# Problem requirements:
In the records below, some lines hold the word "Gaza". Copy each of those lines.

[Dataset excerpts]
....
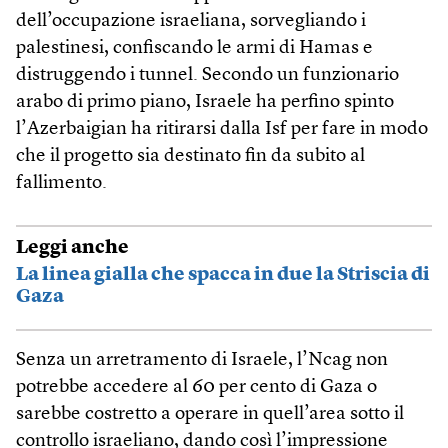
dell’occupazione israeliana, sorvegliando i
palestinesi, confiscando le armi di Hamas e
distruggendo i tunnel. Secondo un funzionario
arabo di primo piano, Israele ha perfino spinto
l’Azerbaigian ha ritirarsi dalla Isf per fare in modo
che il progetto sia destinato fin da subito al
fallimento.
Leggi anche
La linea gialla che spacca in due la Striscia di
Gaza
Senza un arretramento di Israele, l’Ncag non
potrebbe accedere al 60 per cento di Gaza o
sarebbe costretto a operare in quell’area sotto il
controllo israeliano, dando così l’impressione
....
# Task response:
Gaza
potrebbe accedere al 60 per cento di Gaza o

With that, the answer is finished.